The endoprosthetic replacement of the knee joint takes place under general anesthesia or in what is known as spinal anesthesia, where pain and sensation in the surgical area are eliminated but the patient remains conscious. The decision is made by the anesthesiologist in a pre-operative discussion with the patient. After positioning and disinfecting the area, the joint is exposed through a longitudinal incision over the front of the knee. As the surgeon progresses towards the joint, muscles, tendons, and ligaments are protected.

The defective joint surfaces are removed, and the bone is prepared so the artificial joint components can be stably anchored. The surgeon uses special templates to help him remove the right amount of bone for the implant. The prosthesis model specified in the surgical plan is then inserted and checked for functionality, with stability and mobility being crucial for the patient's later satisfaction in everyday life and the longevity of the artificial joint. The new components are either precisely pressed into the prepared surface or anchored with so-called bone cement (acrylic resin, polymethylmethacrylate).
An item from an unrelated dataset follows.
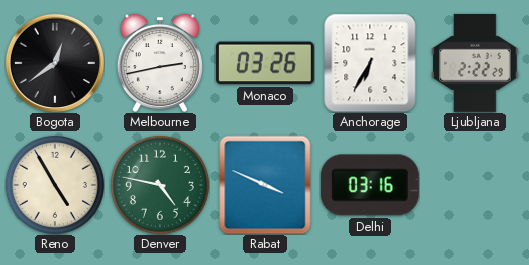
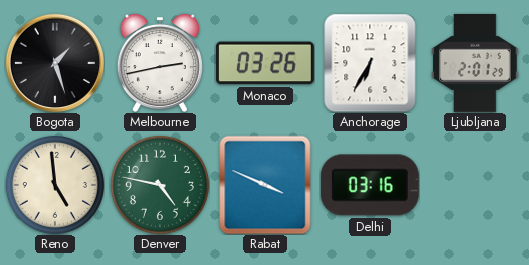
Bogota: 12:39 -> 1:27
Ljubljana: 2:22 -> 2:01
Reno: 4:55 -> 4:59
Minimally Invasive Knee Joint TEP?

The term "minimally invasive surgery" ("keyhole surgery") is known from abdominal or spinal surgery and other areas of application. The desire of patients for the smallest possible, cosmetically attractive scars is great. In knee joint surgery, arthroscopic procedures have also become established, for example, for meniscus and cruciate ligament operations, but not in endoprosthetics. This is because smaller skin incisions offer the surgeon less visibility, poorer orientation, and more difficult hemostasis. Therefore, each surgeon decides for themselves how small or large to make the skin incision.

Knee joint TEP with or without navigation?

Navigation systems for endoprosthetic surgery have been available since around 2000. Using infrared cameras, the surgeon receives exact information on the individual conditions of the patient, such as the optimal positioning of the cutting planes, the three-dimensional orientation of the prosthetic components, and the depth of bone resection. Navigation systems are more accurate, with deviations of 0.5° or 0.5 mm than the human eye or conventional instruments. However, they also have their disadvantages: the operation takes longer, and the technical effort is greater.

After the surgery

On the first day after the operation, the operated knee joint is carefully moved by a physiotherapist or with the help of a motorized rail. At the same time, gait training begins with forearm crutches or a walker.

The hospital stay averages about seven days, longer in the event of complications or after a revision surgery. This is followed by several weeks of rehabilitation.